Haciendo a un lado este aleteo
a la orilla del río
sobre mi reflejo los peces hilvanan
pinceladas de sombras
sombras de historias en la memoria del agua.

Perdoné a los que  debían estar y
noestuvieron.




Carta a mi madre
Se bifurcó mi camino al pasar por el mar…
retorno a casa sin fábula.
Lo arruiné… lo he arruinado todo.

Me perdí en los extremos de un cuadro.
Sombras retorcidas fueron aposentándose en mis órganos.
Lentamente las nubes abrían paso estirando sus brazos.
¿Ahí fue donde salió mi alma?, no lo sé, tal vez fue antes.
Sí, fue en la travesía del canal, donde tuve conocimiento de otra realidad.

Madre:
No debí hacer ese viaje.
Tus lágrimas no son justificadas.
Ningún argumento allanará el vacío.

Optaste por no tener una línea de hijos para cuidar de mí.

Hasta aquí terminó la travesía.
Mi cuerpo ya es extensión de otro río serpentino.

¡Perdón mamá!

Mis ojos no verán la sonrisa esparcida en toda la casa,
ni llegará el ramo de cada mayo.
Ahí te dejo a mis hijos, te celebrarán ellos.
¡Feliz día de las madres
mamá!



Se vende esta casa
¡Cobarde!
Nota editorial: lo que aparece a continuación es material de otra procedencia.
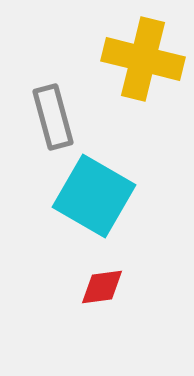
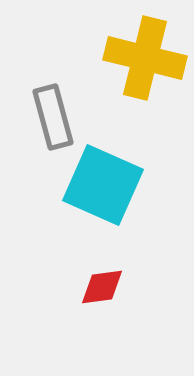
yellow cross: moved 2 px right, 1 px up
cyan square: moved 9 px right, 11 px up; rotated 6 degrees counterclockwise
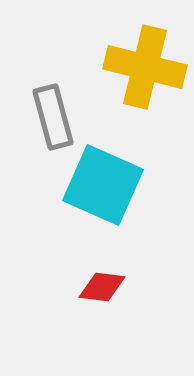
yellow cross: moved 9 px down
red diamond: rotated 15 degrees clockwise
Le dije a modo de despertar su otra infructuosa realidad. Me respondió: “¿lo dices en serio? ¡No me despiertes amor; tú no sabes la mortandad que dejé a través de la historia! Soy capaz de sacar desnudo al mismo diablo si lo encontramos con Dios conversando”.
Al bajar del auto una vez más él volvió a escuchar: ¡Cobarde! Pero esta vez con suavidad. Sin decir nada me tomó de la mano. “No hay nadie en casa amor, todos están durmiendo y la casa es muy grande”, le dije, mientras esquivábamos autos cruzando la calle. Le advertí, ‘’al abrir la puerta caminaremos por la cuerda del suicidio, si nos descubren, te escondes en cualquier cuadro”.
Mi mano le mostró un pasado estratégicamente incrustado en cada esquina, en una foto una sonrisa colgada en el cuello de una corbata de marca. (Hace más de diez años me quedé en esta imagen con los brazos abiertos, en una playa que ya no me dice nada; tal vez era el aire a quien yo abrazaba). Un cuadro grande donde estaba toda de blanco abrazando una ilusión, pero mi amado no mostró sentimiento alguno, al contemplar ese retrato; quizás al reconocer ese rostro era rescoldo de mi pasado.
“Este es mi cuarto”, le dije, “pero prefiero dormir en el carro”. Cuando de pronto escuchamos unos pasos, en voz baja al oído le dije: “tranquilo amor, no te muevas, él es sonámbulo”.
“Casa con todos sus accesorios, casa sin nada, casa de nuestros fantasmas. Nuestros demonios nos tendieron otra vez la celada. Pero el amor, el amor que se siente al amar una cortesana, el pasado lo mata’’, dijo mi amado ante la puerta, ya para abrir.
Agarrados de las manos salimos intactos, con un letrero en la mano que decía: “Se vende esta casa”.